INFORMATION PROVIDED below:

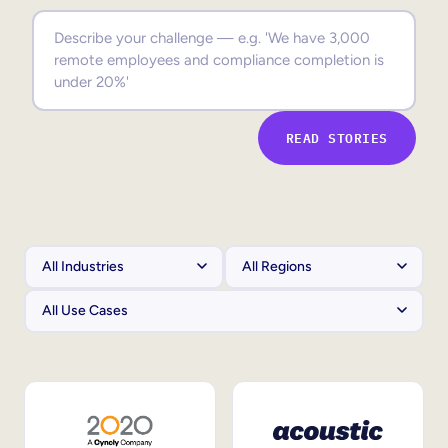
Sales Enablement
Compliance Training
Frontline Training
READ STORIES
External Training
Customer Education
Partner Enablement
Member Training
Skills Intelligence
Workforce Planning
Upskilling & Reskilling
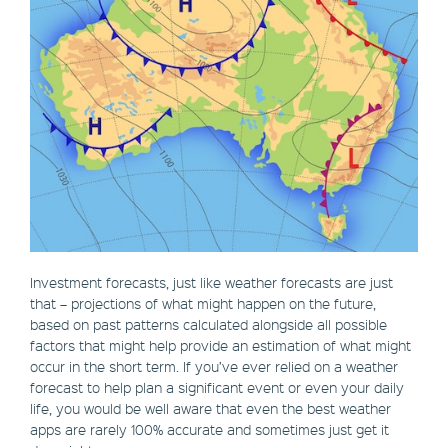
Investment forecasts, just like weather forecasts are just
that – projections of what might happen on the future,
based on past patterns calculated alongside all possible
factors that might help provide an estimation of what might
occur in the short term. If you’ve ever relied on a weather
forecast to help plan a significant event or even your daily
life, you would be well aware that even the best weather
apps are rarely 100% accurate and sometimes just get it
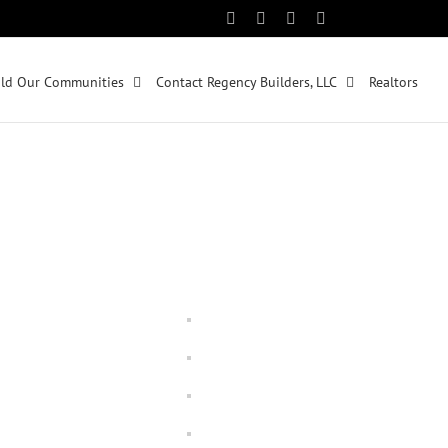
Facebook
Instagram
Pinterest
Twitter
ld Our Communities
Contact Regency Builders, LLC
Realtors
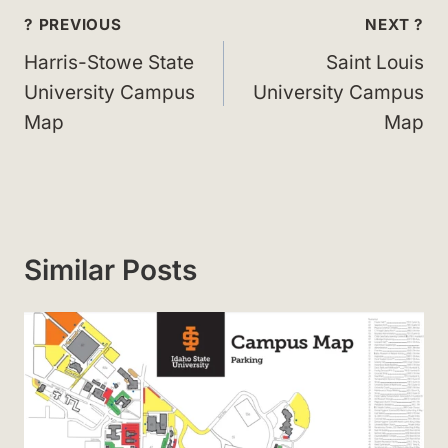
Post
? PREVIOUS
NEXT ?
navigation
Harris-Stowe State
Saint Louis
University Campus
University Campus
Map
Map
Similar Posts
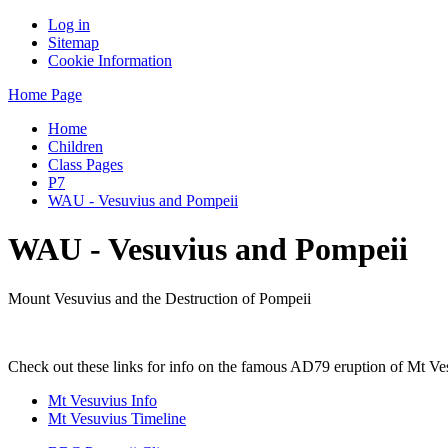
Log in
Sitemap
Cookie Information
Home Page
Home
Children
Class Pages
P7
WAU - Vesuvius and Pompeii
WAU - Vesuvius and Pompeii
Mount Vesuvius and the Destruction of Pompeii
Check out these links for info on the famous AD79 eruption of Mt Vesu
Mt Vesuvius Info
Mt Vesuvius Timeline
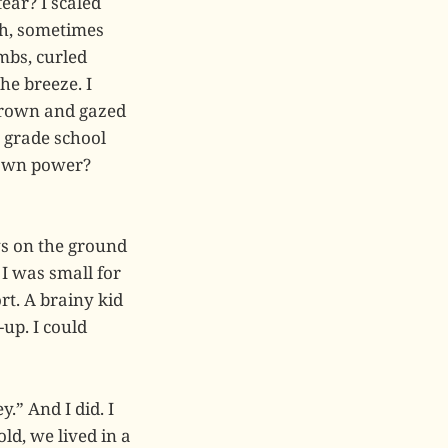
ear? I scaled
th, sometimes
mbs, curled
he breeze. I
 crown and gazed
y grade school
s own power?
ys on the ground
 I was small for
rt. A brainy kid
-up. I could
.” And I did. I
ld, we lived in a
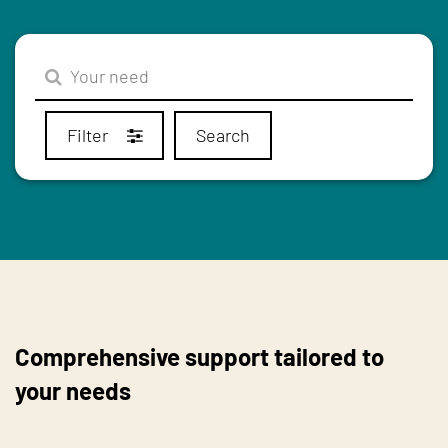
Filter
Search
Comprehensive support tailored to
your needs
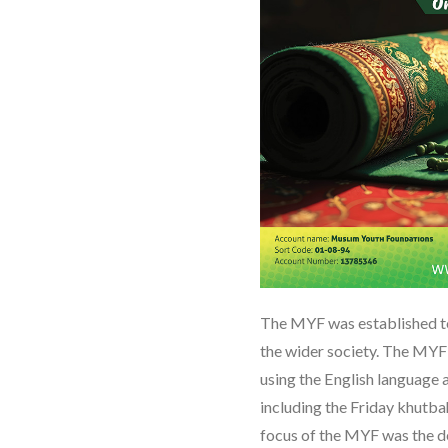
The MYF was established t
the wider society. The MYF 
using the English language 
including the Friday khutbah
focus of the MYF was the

End of INFORMATION PROVIDED.

Transcribe exactly, and only, the lines from the line with "Mount Vesuvius and the Destruction of Pompeii" through the last line of the records, inclusive; the pictures do not belong in the copy.

— EXPECTED OUTPUT —
Mount Vesuvius and the Destruction of Pompeii
Check out these links for info on the famous AD79 eruption of Mt Vesu
Mt Vesuvius Info
Mt Vesuvius Timeline
ear? I scaled
th, sometimes
mbs, curled
he breeze. I
 crown and gazed
y grade school
s own power?
ys on the ground
 I was small for
rt. A brainy kid
-up. I could
.” And I did. I
ld, we lived in a
Filter
Search
Comprehensive support tailored to
your needs
The MYF was established t
the wider society. The MYF 
using the English language 
including the Friday khutbah
focus of the MYF was the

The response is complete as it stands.